Voici une biographie qui sort de l’ordinaire, signée par Jean Massin plus connu comme musicologue que comme historien. Elle concerne une figure très spéciale et pourtant très connue de l’histoire de France. Qu’on l’aime ou qu’on le déteste, Robespierre est probablement le seul révolutionnaire français dont tous les citoyens connaissent le nom. Et pourtant, la plupart des historiens n’ont pas fait sa pub' et l’on ne trouve pas beaucoup de rues portant son nom !
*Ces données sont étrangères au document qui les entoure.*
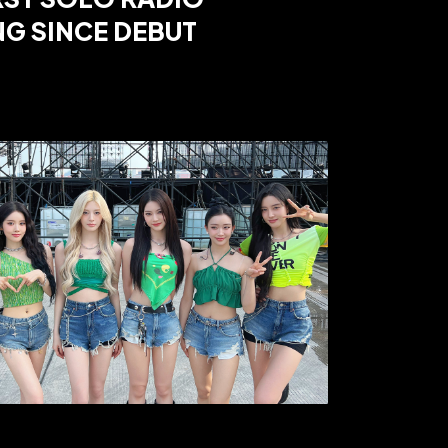
G SINCE DEBUT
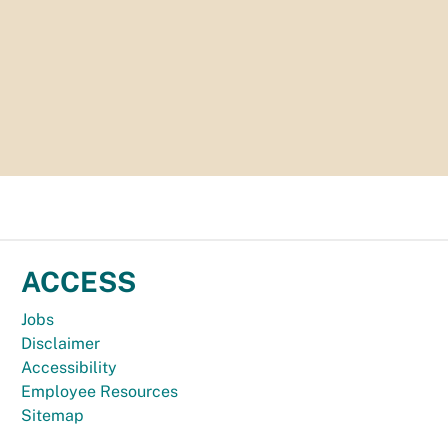
ACCESS
Jobs
Disclaimer
Accessibility
Employee Resources
Sitemap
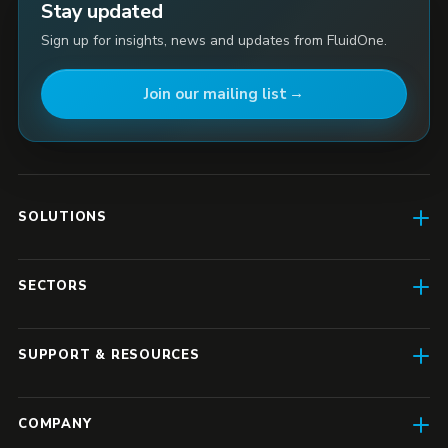
Stay updated
Sign up for insights, news and updates from FluidOne.
Join our mailing list
SOLUTIONS
AI Enablement
SECTORS
SD-WAN & Connectivity
Construction
SASE
SUPPORT & RESOURCES
Finance & Insurance
Business IT
Resource Hub
Transport & Logistics
COMPANY
Enterprise IT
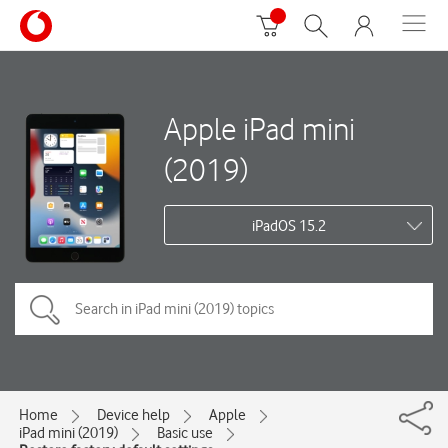
Apple iPad mini
(2019)
iPadOS 15.2
Home
Device help
Apple
iPad mini (2019)
Basic use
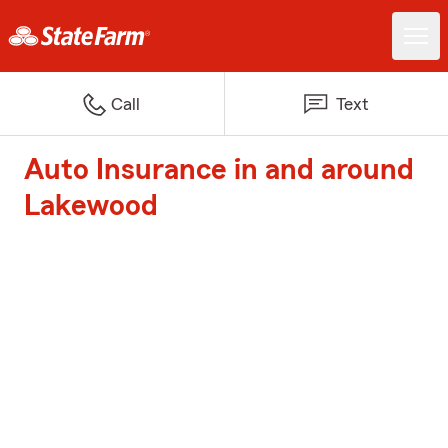
Call
Text
Auto Insurance in and around
Lakewood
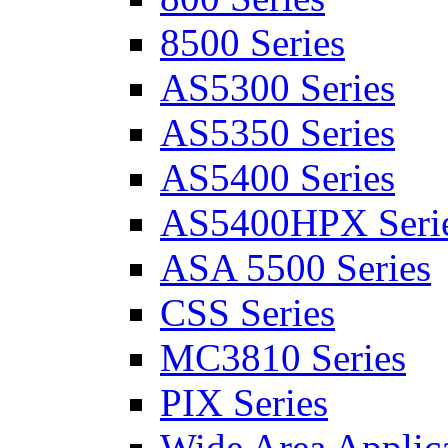
8500 Series
AS5300 Series
AS5350 Series
AS5400 Series
AS5400HPX Seri
ASA 5500 Series
CSS Series
MC3810 Series
PIX Series
Wide Area Applica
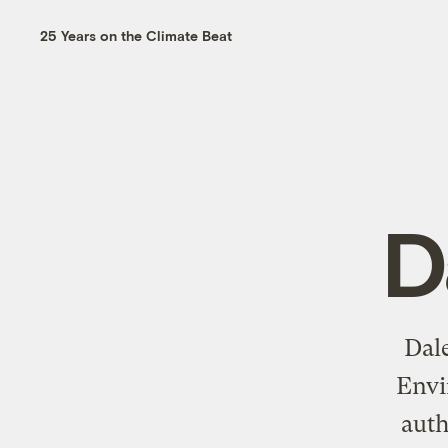
25 Years on the Climate Beat
D
Dale
Envi
aut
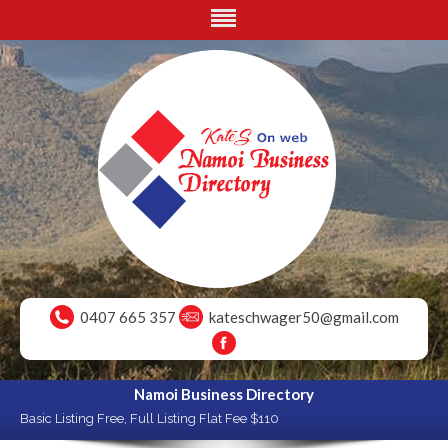
0407 665 357
kateschwager50@gmail.com
Namoi Business Directory
Basic Listing Free, Full Listing Flat Fee $110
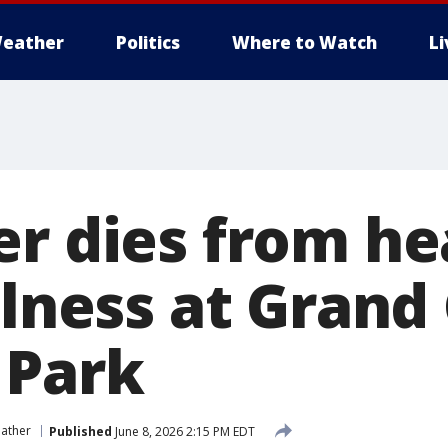
eather
Politics
Where to Watch
L
er dies from he
illness at Gran
 Park
ather
Published
June 8, 2026 2:15 PM EDT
Eh oui, cet homme d’Etat exceptionnel incarne, mieux que tout autre, le régime de la Convention et… surtout la Terreur. C’est là où le bât blesse ! Cet homme parfaitement honnête, idéaliste, fidèle à ses idées jusqu’à la mort, a dû affronter une situation d’urgence avec la plus grande fermeté. Inspirateur principal du Comité de Salut Public, il a mené une politique de répression contre les opposants à la République pure et dure qu’il voulait instaurer. « Pas de liberté pour les ennemis de la liberté »: cette maxime, attribuée à Saint-Just, Robespierre aurait pu la dire aussi. Tout le problème est là: au nom de leur "bel" idéal, les dictateurs ont-ils le droit moral de réprimer impitoyablement les opposants à leur projet politique ? Eux, ils répondent évidemment oui. Et ce que Robespierre et ses amis ont expérimenté à "petite" échelle (avec des justifications ampoulées...) pendant la Révolution française, plus tard Staline et les Khmers rouges l’ont réalisé (sans le moindre scrupule) à grande échelle. Tout ça pour quoi, en définitive ? pour revenir sensiblement au point de départ ! En effet, après la chute de Robespierre, les Thermidoriens ouvriront la voie à Bonaparte; de même, la Russie était (théoriquement) déstalinisée dès 1956, avec le rapport Khrouchtchev !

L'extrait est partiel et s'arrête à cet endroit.